Navigating long COVID

Mark Elliott headshot.

Last updated on September 14th, 2022 at 01:54 pm

Mark Elliott, Ph.D., is a 66-year-old associate professor in the department of biochemistry and molecular medicine at George Washington University who has been struggling with long COVID for the past year. Long COVID occurs when someone infected with COVID-19 has symptoms that last for months or years. There can be a wide range of symptoms, which can include fatigue, brain fog, and respiratory issues.

Though Mark has been able to manage some of his symptoms by working with his health care providers, treatments for other ailments―particularly brain fog―remain elusive. Mark chatted with MedlinePlus magazine about his experience.

When did you first test positive for COVID-19?

I actually never tested positive. I was exposed to COVID-19 in August 2021 and started having minor symptoms shortly after that—just coughing and respiratory issues for about a week. Within five days, my wife got it, and her symptoms were worse. We isolated and stayed home, but even though we took tests, neither of us tested positive. So many people with long COVID never actually have a positive test. I had been vaccinated and boosted before I got sick.

It sounds like your COVID-19 experience was fairly mild. When did you first start to feel like something was off?

About four weeks after getting sick. I was getting better, then one day I woke up and I could barely stand up; I could barely walk. I was in such extreme pain that I was almost crying.  But if I walked more than 50 yards, it started to loosen up. So I’d go to class, I’d give my lecture, and I’d be completely capable of doing that. Within two to three hours, though, the pain would come back, and I would be a complete basket case.

In the year before he died at 93, my dad had severe mobility issues. I suddenly felt like my dad, and I kept thinking, “Am I really that old? I should still be able to move, should still be able to cut the yard.”

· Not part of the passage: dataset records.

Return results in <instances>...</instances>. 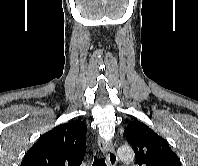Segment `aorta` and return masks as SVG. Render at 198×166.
<instances>
[{
    "label": "aorta",
    "mask_w": 198,
    "mask_h": 166,
    "mask_svg": "<svg viewBox=\"0 0 198 166\" xmlns=\"http://www.w3.org/2000/svg\"><path fill=\"white\" fill-rule=\"evenodd\" d=\"M118 157L124 163H131L134 160V151L129 146H121L117 151Z\"/></svg>",
    "instance_id": "1"
}]
</instances>
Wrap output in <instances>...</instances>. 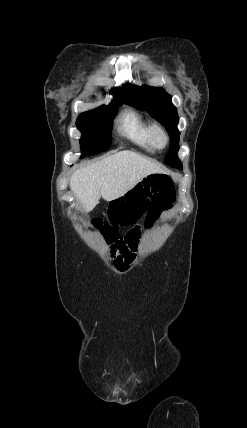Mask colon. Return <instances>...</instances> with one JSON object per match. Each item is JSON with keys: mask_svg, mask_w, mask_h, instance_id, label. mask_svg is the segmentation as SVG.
<instances>
[{"mask_svg": "<svg viewBox=\"0 0 247 428\" xmlns=\"http://www.w3.org/2000/svg\"><path fill=\"white\" fill-rule=\"evenodd\" d=\"M174 200V187L169 177L151 175L137 184L128 194H116L109 204H104V212H93L92 222L98 224L99 237H104L105 246L110 247L113 257L134 251L138 242L139 230L129 231L131 226L145 224L144 217H159L161 211L168 209ZM104 230V232H102ZM119 232H128L119 238Z\"/></svg>", "mask_w": 247, "mask_h": 428, "instance_id": "1", "label": "colon"}]
</instances>
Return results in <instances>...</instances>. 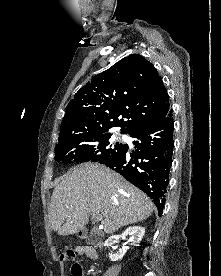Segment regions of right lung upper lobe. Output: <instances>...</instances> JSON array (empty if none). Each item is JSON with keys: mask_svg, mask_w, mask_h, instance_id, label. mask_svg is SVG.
Returning <instances> with one entry per match:
<instances>
[{"mask_svg": "<svg viewBox=\"0 0 221 276\" xmlns=\"http://www.w3.org/2000/svg\"><path fill=\"white\" fill-rule=\"evenodd\" d=\"M168 97L154 65L138 54L129 55L75 94L67 105L59 142L114 126L130 134L165 115L170 110Z\"/></svg>", "mask_w": 221, "mask_h": 276, "instance_id": "obj_1", "label": "right lung upper lobe"}]
</instances>
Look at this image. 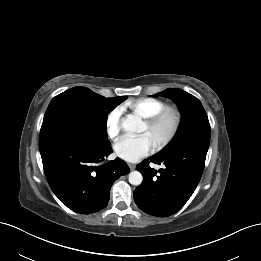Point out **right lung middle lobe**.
<instances>
[{
	"instance_id": "obj_1",
	"label": "right lung middle lobe",
	"mask_w": 261,
	"mask_h": 261,
	"mask_svg": "<svg viewBox=\"0 0 261 261\" xmlns=\"http://www.w3.org/2000/svg\"><path fill=\"white\" fill-rule=\"evenodd\" d=\"M126 98H105L88 88L80 87L74 92L76 105L73 113L80 116L88 135L98 141L109 143L106 128L107 115ZM68 112L69 110L64 105L47 109L41 132L62 126Z\"/></svg>"
}]
</instances>
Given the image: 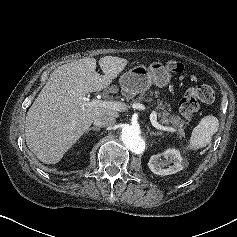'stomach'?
I'll return each instance as SVG.
<instances>
[{
	"label": "stomach",
	"instance_id": "stomach-1",
	"mask_svg": "<svg viewBox=\"0 0 237 237\" xmlns=\"http://www.w3.org/2000/svg\"><path fill=\"white\" fill-rule=\"evenodd\" d=\"M170 80L171 74L164 65L161 62H152L148 68L143 65L133 67L121 75L119 83L122 94L131 99L148 90L152 83L158 87H164Z\"/></svg>",
	"mask_w": 237,
	"mask_h": 237
}]
</instances>
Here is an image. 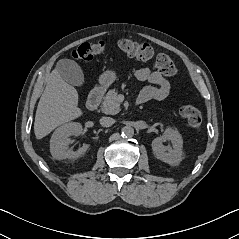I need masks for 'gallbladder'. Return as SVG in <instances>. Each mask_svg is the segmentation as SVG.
<instances>
[{
    "instance_id": "obj_1",
    "label": "gallbladder",
    "mask_w": 239,
    "mask_h": 239,
    "mask_svg": "<svg viewBox=\"0 0 239 239\" xmlns=\"http://www.w3.org/2000/svg\"><path fill=\"white\" fill-rule=\"evenodd\" d=\"M56 69L68 83L78 87L84 83V75L81 67L75 61L61 59L57 62Z\"/></svg>"
}]
</instances>
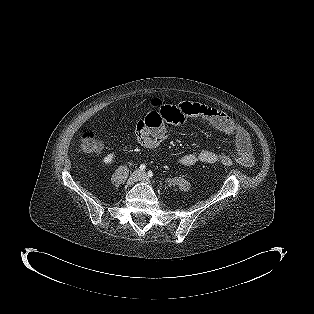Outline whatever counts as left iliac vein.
I'll return each mask as SVG.
<instances>
[{
  "label": "left iliac vein",
  "mask_w": 314,
  "mask_h": 314,
  "mask_svg": "<svg viewBox=\"0 0 314 314\" xmlns=\"http://www.w3.org/2000/svg\"><path fill=\"white\" fill-rule=\"evenodd\" d=\"M139 180H140L141 182H144V183L148 184V185H151V184H152L151 181L149 180V178L147 177V175H146L145 172H141V173H140Z\"/></svg>",
  "instance_id": "1"
}]
</instances>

When did you decide to seek care?

I called my primary care physician after three days of this pain. He initially told me to do Tai Chi. Which is cool, but if I can’t get out of a chair and walk, that’s not going to work. After two weeks, I called my primary care doctor back, and he started me on a 10-day course of steroids. The second they gave me prednisone, everything went back to normal. But it was only a 10-day course, and once I was done with the steroids, everything hurt again and I couldn’t move.

It took another five weeks to get an appointment with a rheumatologist. I was diagnosed with polymyalgia rheumatica, which is a type of arthritis. I have no history of that disease or any kind of autoimmune disease in my family, so I thought it was weird. My wife went into NIH’s PubMed and found a number of articles that show respiratory viruses can trigger reactive arthritis, and there was a case study that suggested COVID-19 could also do that.

How different is your current state compared to your prior health?

I’ve had two knee replacements and one shoulder replacement from years of football and basketball, but otherwise, I had no health issues.

Now I’m taking a few drugs to treat my long COVID symptoms. I have to keep an eye on the side effects, but they are helping dramatically. As long as I’m on my regimen of drugs, my pain management and physical lifestyle are just fine. But it took months to get here.

Where I’m struggling is with my brain fog, which started with the COVID-19 and never really went away. I’ll be in the middle of a class giving a lecture I’ve given many times, and I’ll just get lost right there in the middle of a sentence. I finally had to stop class because I was staggering and stammering. I said, “Look, kids, this is what’s going on.” Remembering the simplest of things can be hard—like, right now, there’s a complete mental block on what my next-door neighbor’s wife’s name is. 

How have you learned to cope with that?

I’ve appreciated my students’ patience and their willingness to help play the brain-fog game. I’ll be in the middle of a sentence, and I’ll forget where I was going. I’ll look at the class, and they’ll remind me, and then we go on together. It’s been a nice team-building effort on their part.